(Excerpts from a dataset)
-----

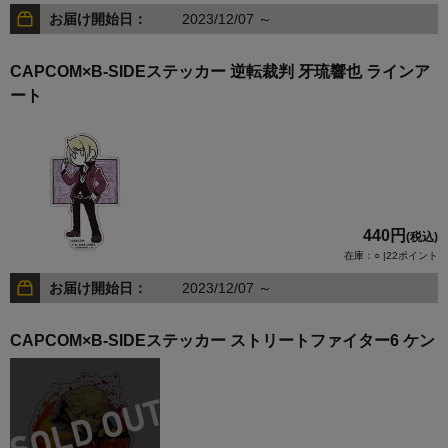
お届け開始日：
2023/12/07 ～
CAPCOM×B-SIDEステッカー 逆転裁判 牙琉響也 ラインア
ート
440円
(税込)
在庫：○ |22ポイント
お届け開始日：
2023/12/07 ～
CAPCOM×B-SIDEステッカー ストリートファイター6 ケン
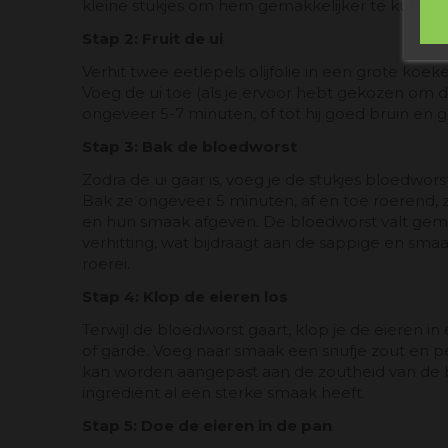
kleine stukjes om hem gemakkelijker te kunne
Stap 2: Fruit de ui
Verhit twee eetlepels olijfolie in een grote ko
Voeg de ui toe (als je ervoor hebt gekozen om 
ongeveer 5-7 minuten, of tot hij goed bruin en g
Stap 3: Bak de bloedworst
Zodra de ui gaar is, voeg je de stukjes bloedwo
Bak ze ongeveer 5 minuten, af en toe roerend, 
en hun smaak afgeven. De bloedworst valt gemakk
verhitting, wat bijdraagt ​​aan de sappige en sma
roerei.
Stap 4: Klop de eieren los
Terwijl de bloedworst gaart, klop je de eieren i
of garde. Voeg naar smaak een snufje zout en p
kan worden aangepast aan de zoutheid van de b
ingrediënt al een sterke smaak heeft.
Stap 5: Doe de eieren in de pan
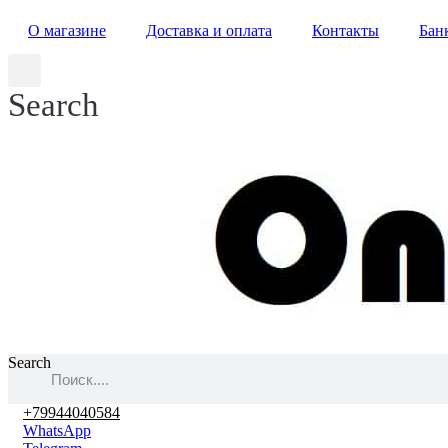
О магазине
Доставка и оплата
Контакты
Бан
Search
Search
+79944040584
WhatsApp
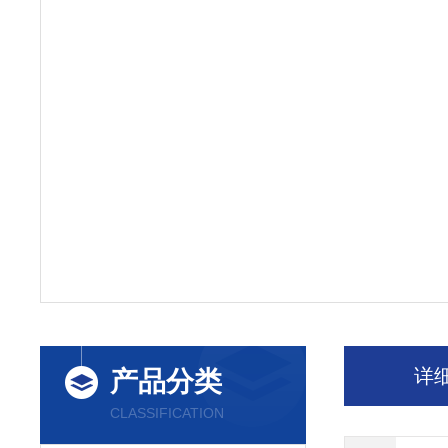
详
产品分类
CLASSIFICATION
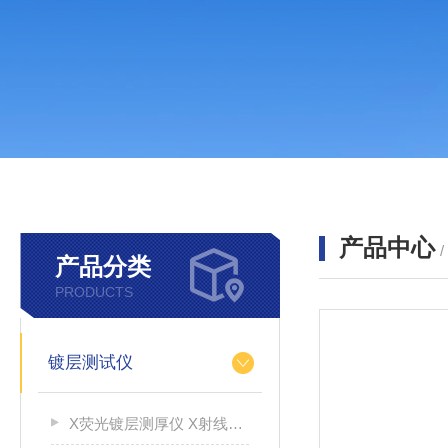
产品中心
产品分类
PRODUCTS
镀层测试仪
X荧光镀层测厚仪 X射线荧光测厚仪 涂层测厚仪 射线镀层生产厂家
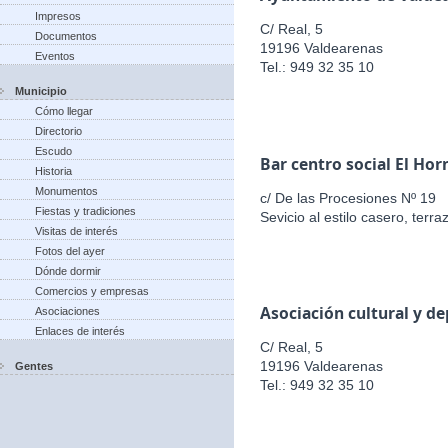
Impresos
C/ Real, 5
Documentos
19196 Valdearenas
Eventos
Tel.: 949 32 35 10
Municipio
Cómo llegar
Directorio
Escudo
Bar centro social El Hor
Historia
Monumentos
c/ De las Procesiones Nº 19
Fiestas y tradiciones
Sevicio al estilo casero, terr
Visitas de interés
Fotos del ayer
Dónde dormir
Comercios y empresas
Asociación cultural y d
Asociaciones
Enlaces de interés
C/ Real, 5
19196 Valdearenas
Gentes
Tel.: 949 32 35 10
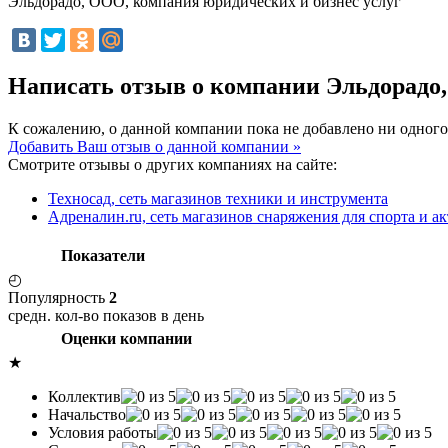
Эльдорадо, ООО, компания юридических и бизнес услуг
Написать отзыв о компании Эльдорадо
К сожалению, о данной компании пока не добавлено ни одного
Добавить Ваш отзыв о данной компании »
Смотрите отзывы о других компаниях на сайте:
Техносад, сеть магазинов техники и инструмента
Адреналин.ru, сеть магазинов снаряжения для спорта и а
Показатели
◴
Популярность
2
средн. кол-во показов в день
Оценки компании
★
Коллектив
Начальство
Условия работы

-----

TO DO.
Report each line in the data above that holds the word "CAPCOM" by copying it.

EXERCISE OUTPUT.
CAPCOM×B-SIDEステッカー 逆転裁判 牙琉響也 ラインア
CAPCOM×B-SIDEステッカー ストリートファイター6 ケン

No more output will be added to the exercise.